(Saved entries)
▬▬▬▬▬▬
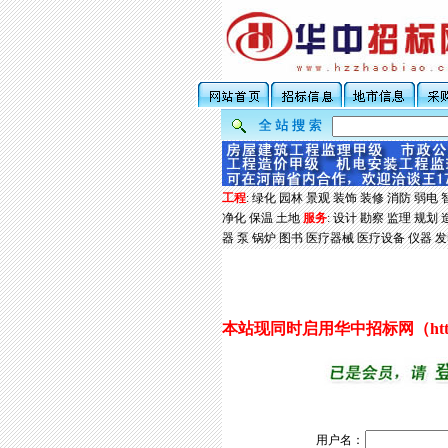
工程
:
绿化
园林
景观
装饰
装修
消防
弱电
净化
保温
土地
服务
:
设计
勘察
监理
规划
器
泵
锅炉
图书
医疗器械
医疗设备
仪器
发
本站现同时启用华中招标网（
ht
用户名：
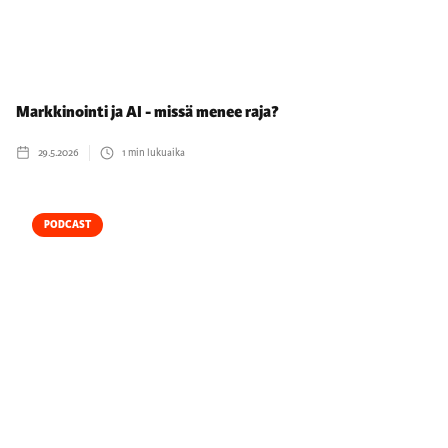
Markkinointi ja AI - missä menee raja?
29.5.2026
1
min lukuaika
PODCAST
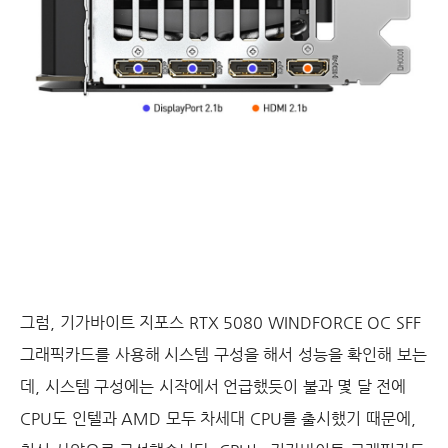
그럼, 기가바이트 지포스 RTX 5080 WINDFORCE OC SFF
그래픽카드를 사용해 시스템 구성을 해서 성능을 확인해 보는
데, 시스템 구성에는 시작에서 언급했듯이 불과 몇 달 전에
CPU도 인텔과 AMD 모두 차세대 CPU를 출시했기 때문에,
▬▬▬▬▬▬
◆ What to work on ◆
Each record above must be returned exactly as written, with its pictures omitted.

◆ Output for this exercise ◆
工程
:
绿化
园林
景观
装饰
装修
消防
弱电
净化
保温
土地
服务
:
设计
勘察
监理
规划
器
泵
锅炉
图书
医疗器械
医疗设备
仪器
发
本站现同时启用华中招标网（
ht
用户名：
Markkinointi ja AI - missä menee raja?
29.5.2026
1
min lukuaika
PODCAST
그럼, 기가바이트 지포스 RTX 5080 WINDFORCE OC SFF
그래픽카드를 사용해 시스템 구성을 해서 성능을 확인해 보는
데, 시스템 구성에는 시작에서 언급했듯이 불과 몇 달 전에
CPU도 인텔과 AMD 모두 차세대 CPU를 출시했기 때문에,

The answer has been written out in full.